The session will offer a brief explanation of the how and why of the Church’s respect for every marriage and the processes for establishing that a failed marriage was in reality never what Christ intended marriage to be. The session will also offer the specific steps those in failed marriages can take to begin moving forward in addressing their situation with the help of the Church.

Father Vaverek said the session is part of an outreach by the diocese to encourage those in failed or irregular marriages to come forward and begin rectifying their situation by taking advantage of the diocesan Tribunal.

“Pope Francis has made a great effort to make the Tribunal more accessible to people,” he said. “Our diocese has invested a lot in our Tribunal. We have a good number of canon lawyers to serve as judges, we have no large backlog of cases, and since Pope Francis eliminated the second instance automatic appeal, we’ve basically cut in half the amount of time (a case takes) because it’s heard only by us and not by (the Tribunal in) San Antonio. So we’re in a position where we can deal with more cases than we’ve been seeing. And we can get a judgment rendered in 6-12 months instead of 18-24 months.

“So we’ve been putting in place the steps to be able to do some outreach to invite people to consider it,” he said.

The session also is intended to correct the various misunderstandings of the Tribunal and marriage process that are so common.

“Practically, we find continually that people have a lot of misconceptions about the process,” Father Vaverek said. “There are people who think that because they’re divorced, they can’t go to Communion. That’s not the issue. The issue is whether they’re divorced and remarried. And sometimes that can be dealt with fairly readily. Sometimes it’s a longer process, but it’s not as long as it used to be.”

The issue of rectifying marriages within the Church has a direct bearing on the faith lives of Catholics.

“As Bishop (Álvaro) Corrada told a cardinal in France when the cardinal had commented about how, in the United States, ‘they’re so crazy about annulments,’ Catholics in the United States want to live their faith. They want to attend Mass and receive Communion.

“Religious practice is higher here than anywhere else in the developed world,” Father Vaverek said. “People want to be able to participate, including in the celebration of the Eucharist. Our culture comes from a very legalistic, law-and-order tradition, and, unlike in Europe where people aren’t necessarily so constrained by this, our people will allow themselves to be kept from this full and active participation by their situation. So if we can relieve them of that barrier, then it’s our obligation to do everything we can to restore them to the full practice of their faith.”

The session is aimed at those who work in Christian Initiation and encounter people with marriage issues “so that they have good information and can accurately help those they encounter,” he said.
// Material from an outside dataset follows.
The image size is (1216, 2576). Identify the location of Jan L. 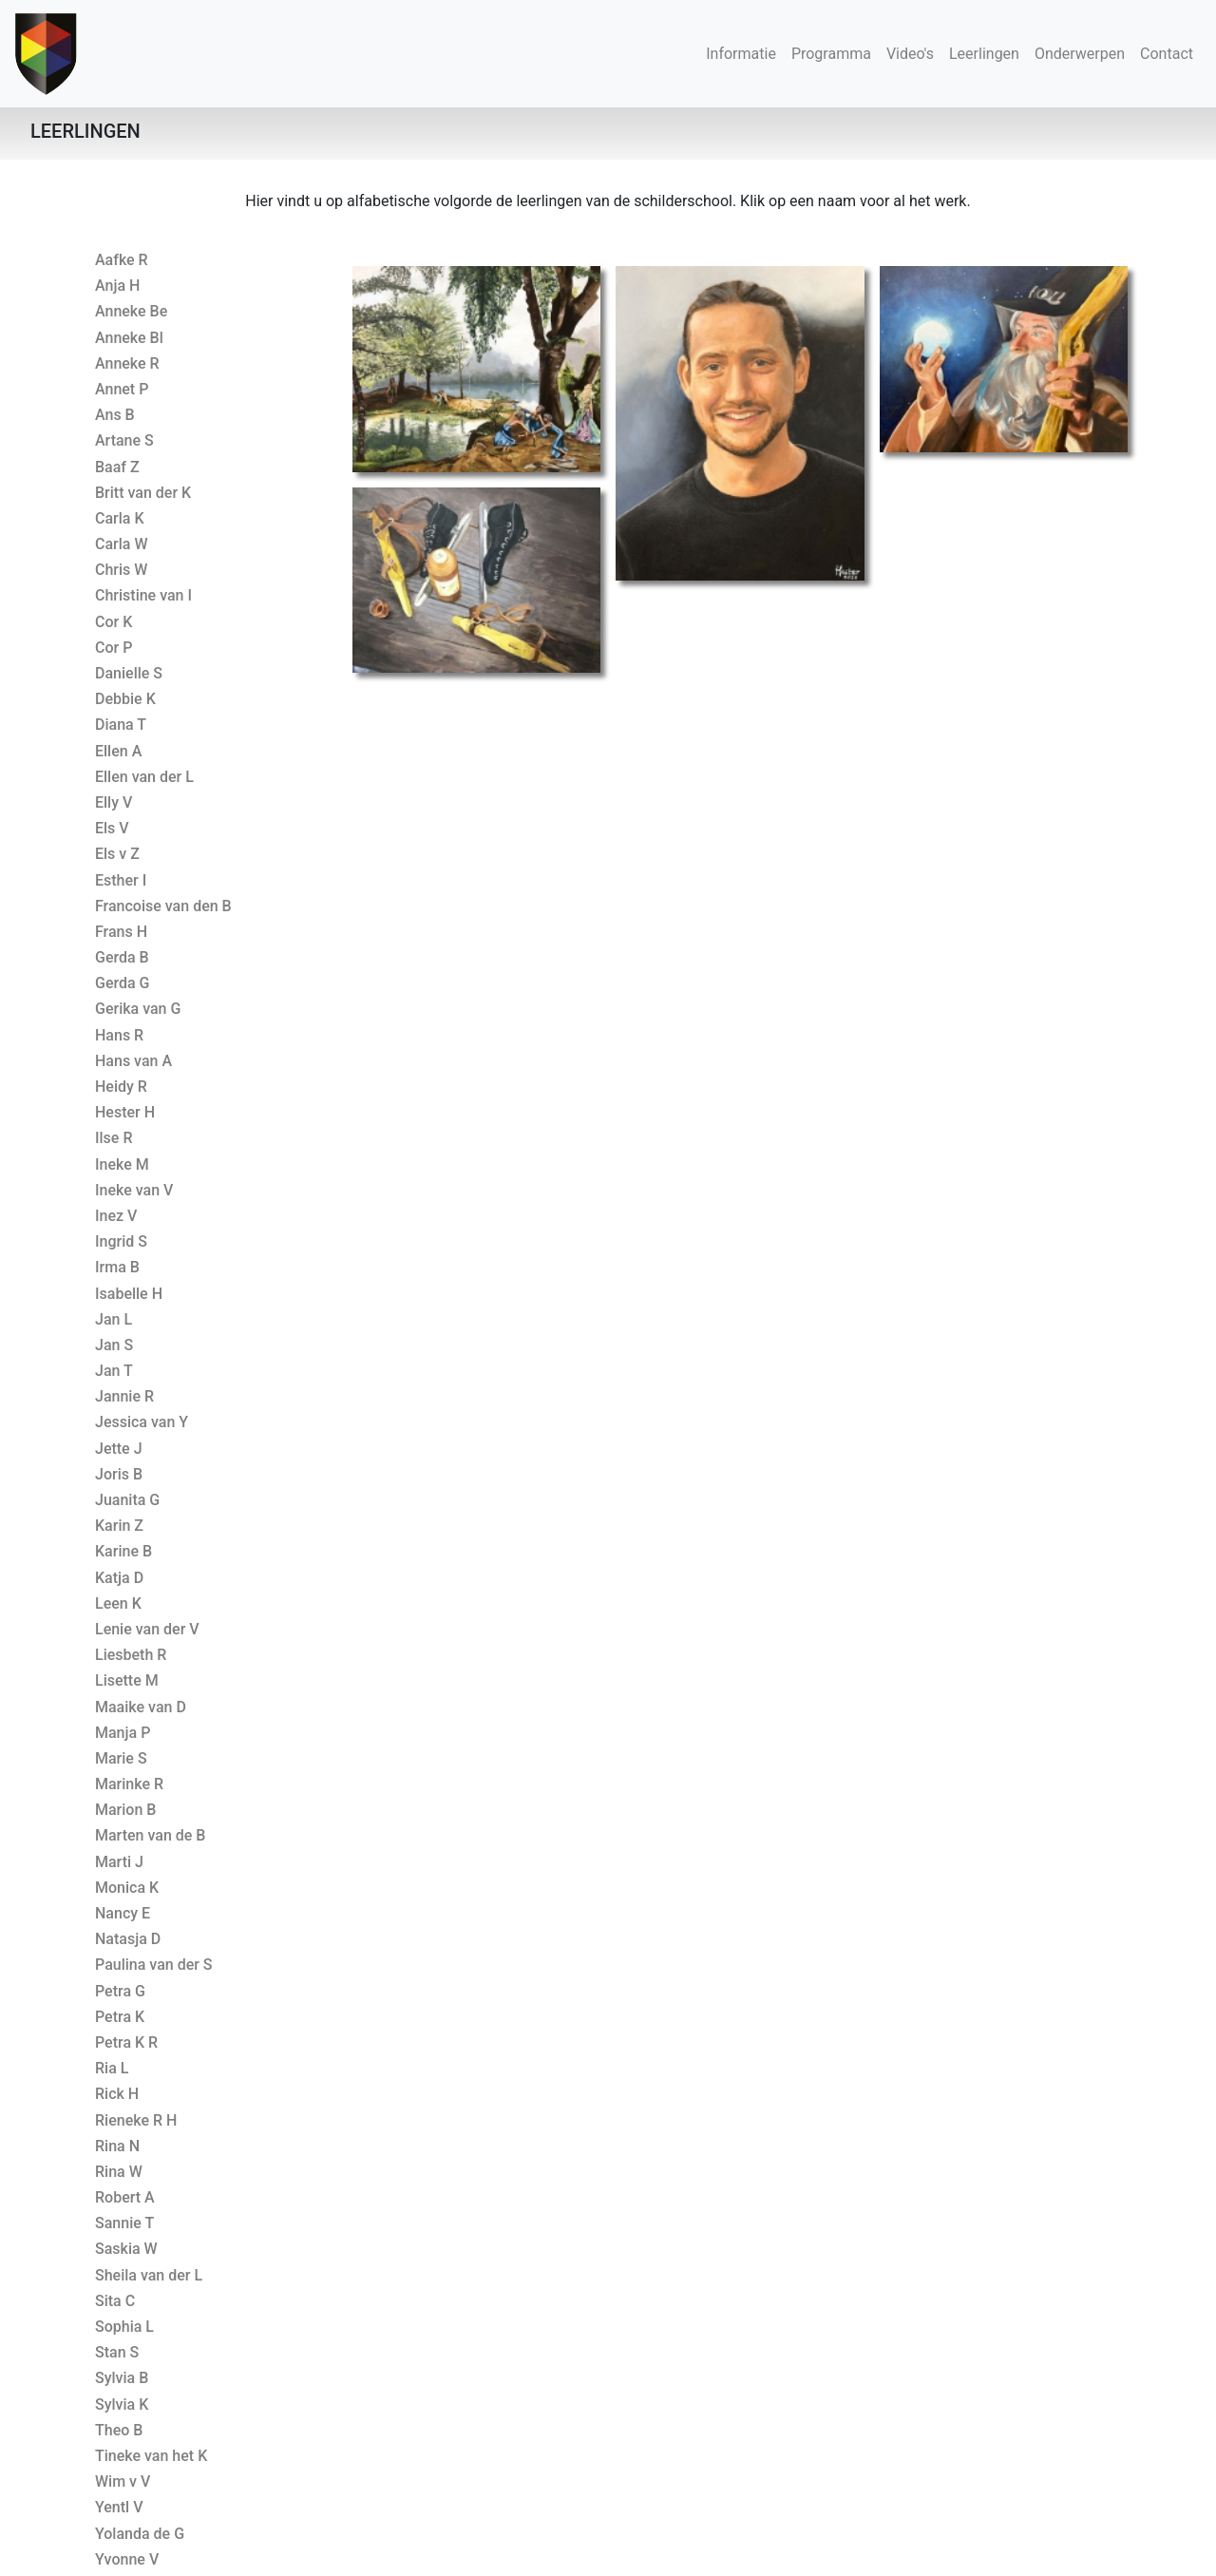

“And, hopefully, we’ll also attract couples or individuals who have these issues in their lives and who have been hesitant to talk to their local priest about them.”

Whatever the individual or couple’s situation is, Father Vaverek stressed that “we have a number of well-trained and experienced people who can help. We want to help as many people as possible correct their situations so that they can return to a full life in the sacraments.”

The session is free, and no registration is required.